ASSIGNMENT |
With images excluded, write out each entry below exactly as given.

(Dataset entries)
○ ○ ○ ○ ○ ○ ○
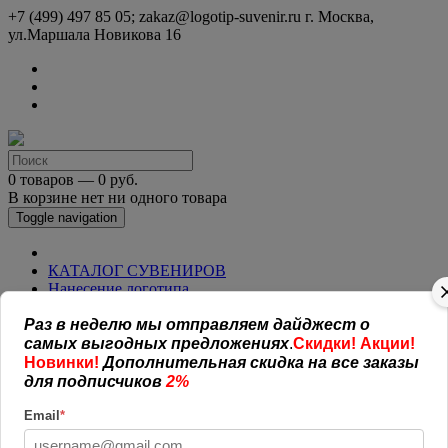
+7 (499) 497 85 05; zakaz@logotip-suvenir.ru
г. Москва,
ул.Маршала Новикова 16
0 товаров — 0 руб.
В корзине нет ни одного товара
Toggle navigation
КАТАЛОГ СУВЕНИРОВ
Нанесение логотипа
Рекламная полиграфия
Раз в неделю мы отправляем дайджест о
Оплата и доставка
Открытая информация
самых выгодных предложениях
.
Скидки! Акции!
СОГЛАШЕНИЕ (ОФЕРТА )
Новинки!
Дополнительная скидка на все заказы
УСЛОВИЯ И ГАРАНТИИ
для подписчиков
2%
Наши работы
Новости
Email
*
Обратная связь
○ ○ ○ ○ ○ ○ ○
FINAL ANSWER |
+7 (499) 497 85 05; zakaz@logotip-suvenir.ru
г. Москва,
ул.Маршала Новикова 16
0 товаров — 0 руб.
В корзине нет ни одного товара
Toggle navigation
КАТАЛОГ СУВЕНИРОВ
Нанесение логотипа
Рекламная полиграфия
Раз в неделю мы отправляем дайджест о
Оплата и доставка
Открытая информация
самых выгодных предложениях
.
Скидки! Акции!
СОГЛАШЕНИЕ (ОФЕРТА )
Новинки!
Дополнительная скидка на все заказы
УСЛОВИЯ И ГАРАНТИИ
для подписчиков
2%
Наши работы
Новости
Email
*
Обратная связь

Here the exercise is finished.